One way is where text is encoded into the document like if text were aligned and sized just right for one of those typewriters with the white out ribbon. Text encoded into the pdf in this way can be selected, edited and copied just like any other kind of document.

Another way is where text is embedded into the document, like a picture of a newspaper article pasted onto a piece of paper. Text in the pdf like this can’t be manipulated or selected and is the kind you’re having problems with.

The way to get around that kind of text is optical character recognition.
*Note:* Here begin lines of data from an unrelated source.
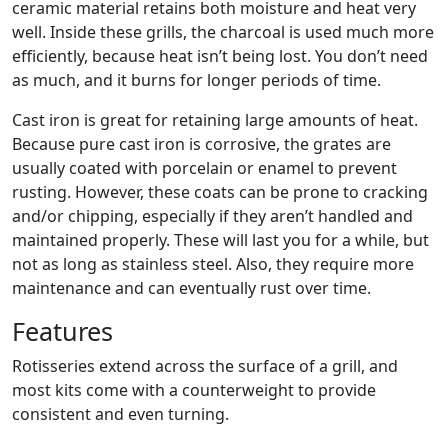
ceramic material retains both moisture and heat very
well. Inside these grills, the charcoal is used much more
efficiently, because heat isn’t being lost. You don’t need
as much, and it burns for longer periods of time.
Cast iron is great for retaining large amounts of heat.
Because pure cast iron is corrosive, the grates are
usually coated with porcelain or enamel to prevent
rusting. However, these coats can be prone to cracking
and/or chipping, especially if they aren’t handled and
maintained properly. These will last you for a while, but
not as long as stainless steel. Also, they require more
maintenance and can eventually rust over time.
Features
Rotisseries extend across the surface of a grill, and
most kits come with a counterweight to provide
consistent and even turning.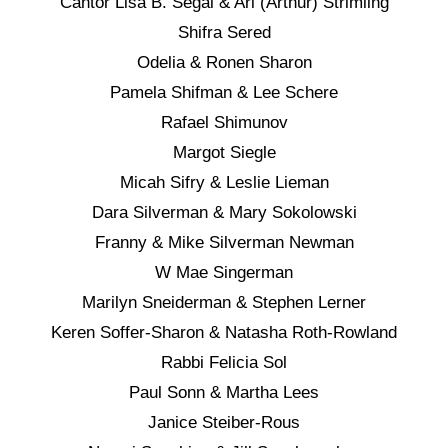
Cantor Lisa B. Segal & Ari (Arthur) Strimling
Shifra Sered
Odelia & Ronen Sharon
Pamela Shifman & Lee Schere
Rafael Shimunov
Margot Siegle
Micah Sifry & Leslie Lieman
Dara Silverman & Mary Sokolowski
Franny & Mike Silverman Newman
W Mae Singerman
Marilyn Sneiderman & Stephen Lerner
Keren Soffer-Sharon & Natasha Roth-Rowland
Rabbi Felicia Sol
Paul Sonn & Martha Lees
Janice Steiber-Rous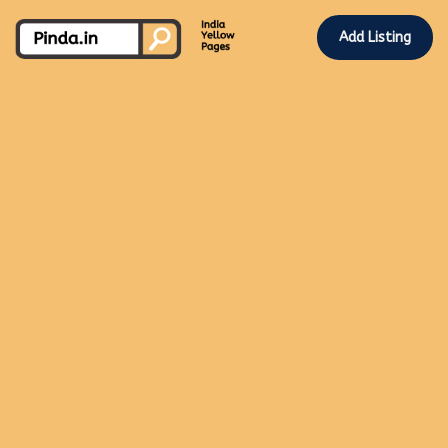
Add Listing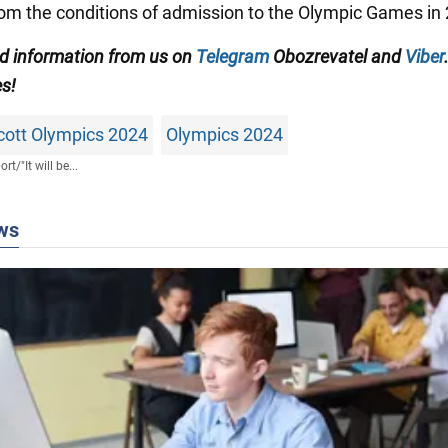
om the conditions of admission to the Olympic Games in
ed information from us on
Telegram
Obozrevatel and
Viber
es!
cott Olympics 2024
Olympics 2024
ort
/
"It will be...
ws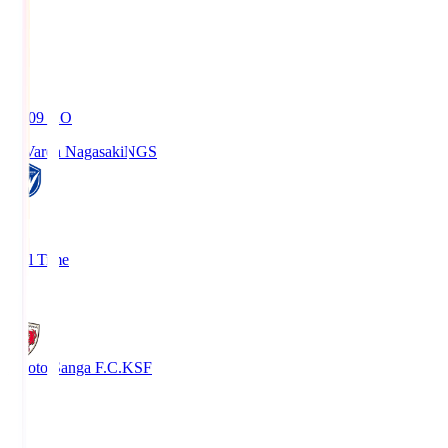
19:09
KO
V-Varen Nagasaki
NGS
2
Full Time
1
Kyoto Sanga F.C.
KSF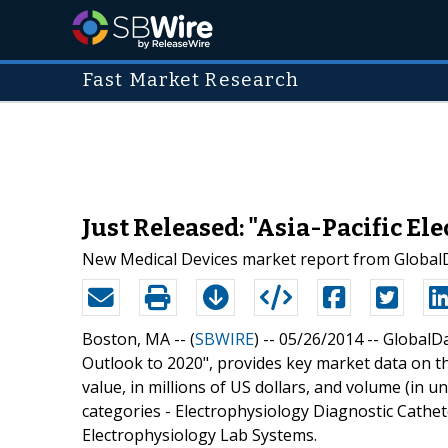
Fast Market Research
Just Released: "Asia-Pacific El
New Medical Devices market report from GlobalDa
Boston, MA -- (
SBWIRE
) -- 05/26/2014 --
GlobalDa
Outlook to 2020", provides key market data on th
value, in millions of US dollars, and volume (in u
categories - Electrophysiology Diagnostic Cathet
Electrophysiology Lab Systems.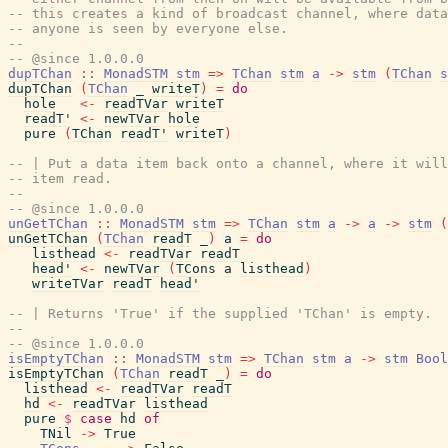
-- this creates a kind of broadcast channel, where data
-- anyone is seen by everyone else.
--
-- @since 1.0.0.0
dupTChan
::
MonadSTM
stm
=>
TChan
stm
a
->
stm
(
TChan
s
dupTChan
(
TChan
_
writeT
)
=
do
hole
<-
readTVar
writeT
readT'
<-
newTVar
hole
pure
(
TChan
readT'
writeT
)
-- | Put a data item back onto a channel, where it will
-- item read.
--
-- @since 1.0.0.0
unGetTChan
::
MonadSTM
stm
=>
TChan
stm
a
->
a
->
stm
(
unGetTChan
(
TChan
readT
_
)
a
=
do
listhead
<-
readTVar
readT
head'
<-
newTVar
(
TCons
a
listhead
)
writeTVar
readT
head'
-- | Returns 'True' if the supplied 'TChan' is empty.
--
-- @since 1.0.0.0
isEmptyTChan
::
MonadSTM
stm
=>
TChan
stm
a
->
stm
Bool
isEmptyTChan
(
TChan
readT
_
)
=
do
listhead
<-
readTVar
readT
hd
<-
readTVar
listhead
pure
$
case
hd
of
TNil
->
True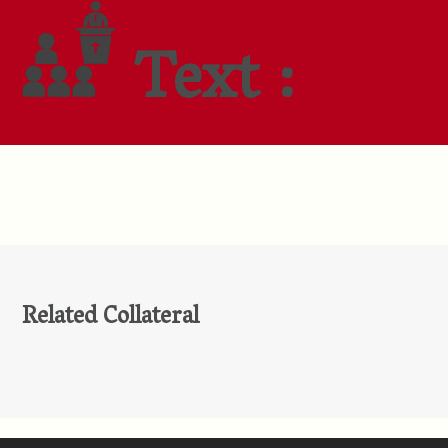
Text :
Related Collateral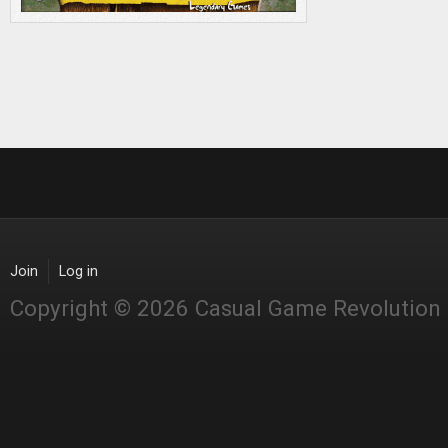
Join
Log in
Copyright © 2026 Casual Game Revolution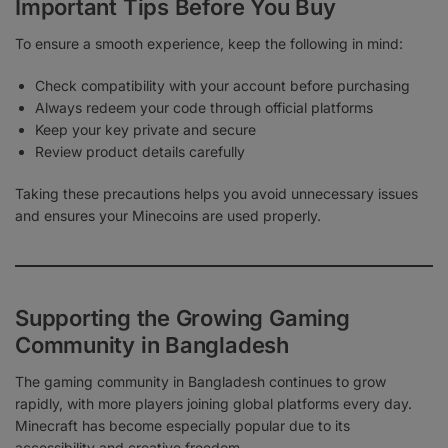
Important Tips Before You Buy
To ensure a smooth experience, keep the following in mind:
Check compatibility with your account before purchasing
Always redeem your code through official platforms
Keep your key private and secure
Review product details carefully
Taking these precautions helps you avoid unnecessary issues
and ensures your Minecoins are used properly.
Supporting the Growing Gaming
Community in Bangladesh
The gaming community in Bangladesh continues to grow
rapidly, with more players joining global platforms every day.
Minecraft has become especially popular due to its
accessibility and creative freedom.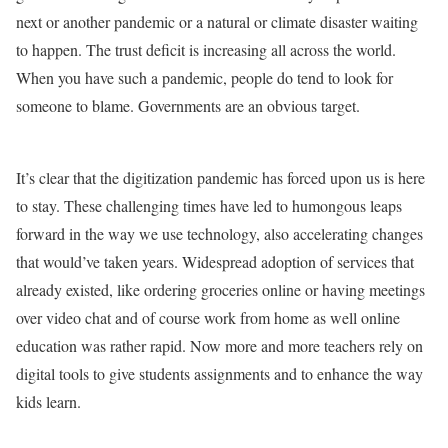
next or another pandemic or a natural or climate disaster waiting
to happen. The trust deficit is increasing all across the world.
When you have such a pandemic, people do tend to look for
someone to blame. Governments are an obvious target.
It’s clear that the digitization pandemic has forced upon us is here
to stay. These challenging times have led to humongous leaps
forward in the way we use technology, also accelerating changes
that would’ve taken years. Widespread adoption of services that
already existed, like ordering groceries online or having meetings
over video chat and of course work from home as well online
education was rather rapid. Now more and more teachers rely on
digital tools to give students assignments and to enhance the way
kids learn.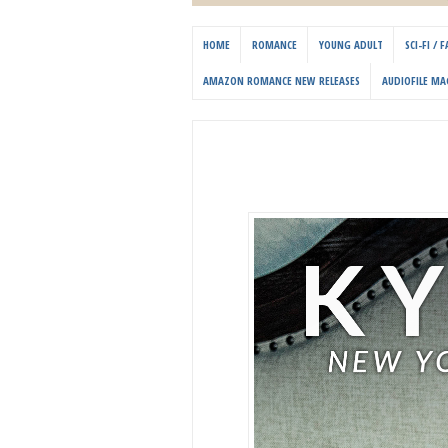
HOME
ROMANCE
YOUNG ADULT
SCI-FI /
AMAZON ROMANCE NEW RELEASES
AUDIOFILE MA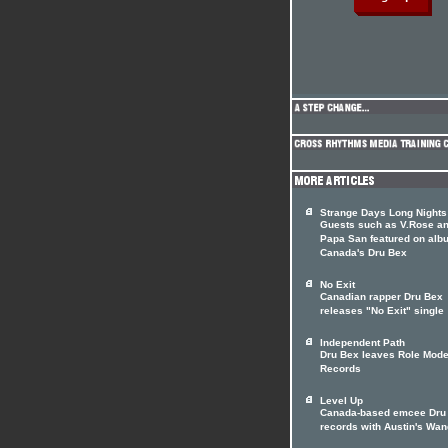
Strange Days Long Nights
Guests such as V.Rose a
Papa San featured on alb
Canada's Dru Bex
No Exit
Canadian rapper Dru Bex
releases "No Exit" single
Independent Path
Dru Bex leaves Role Mode
Records
Level Up
Canada-based emcee Dru
records with Austin's Wa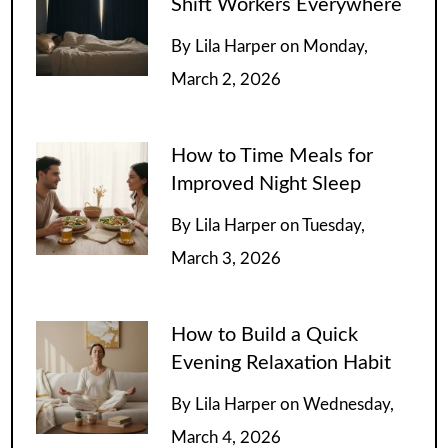
Shift Workers Everywhere
By
Lila Harper
on
Monday,
March 2, 2026
How to Time Meals for
Improved Night Sleep
By
Lila Harper
on
Tuesday,
March 3, 2026
How to Build a Quick
Evening Relaxation Habit
By
Lila Harper
on
Wednesday,
March 4, 2026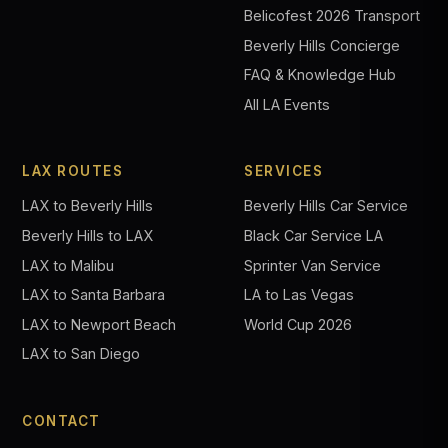
Belicofest 2026 Transport
Beverly Hills Concierge
FAQ & Knowledge Hub
All LA Events
LAX ROUTES
SERVICES
LAX to Beverly Hills
Beverly Hills Car Service
Beverly Hills to LAX
Black Car Service LA
LAX to Malibu
Sprinter Van Service
LAX to Santa Barbara
LA to Las Vegas
LAX to Newport Beach
World Cup 2026
LAX to San Diego
CONTACT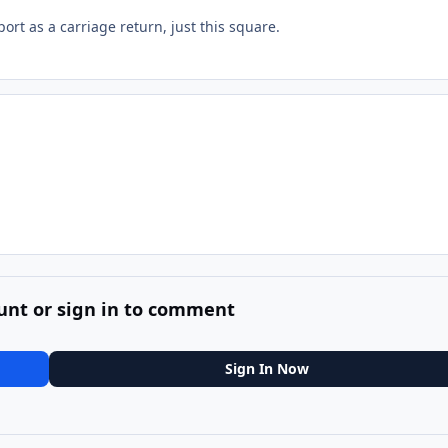
ort as a carriage return, just this square.
unt or sign in to comment
Sign In Now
OCR software analyzes images of text and figures out what characters it corresponds to. Just chase down some free ocr package and input your pdf.

[–] fort_burp@feddit.nl 1 points 1 day ago (1 children)

Cool, thank you very much. I got k2pdf (courtesy of another dope-ass bear) to get the two columns + footnotes in the original pdf into a pdf that is just one column with footnotes clearly distinguishable. Now I need just what you're saying because the result of the k2pdf conversion is an image that I can't select text from (but the words are all in the right order, which is good).

Tesseract seems like a popular choice, I'll give that a try.

[–] Edie@hexbear.net 2 points 1 day ago* (last edited 1 day ago) (1 children)

Tesseract doesn't support PDF input, you'll need some other program like ocrmypdf (which I have used. It uses tesseract), or extract each page to it's own image (which I have also done but I forget how right now.)


This user is suspected of being a cat. Please report any suspicious behavior.

[–] fort_burp@feddit.nl 2 points 1 day ago

Thanks again! You're the best :)

This looks like exactly what I need. After getting the formatting right with k2pdf I can then use ocrmypdf to get it back to text form and then just ctrl + a copy to writer and export as epub, since the pdf size is like 15x the epub size.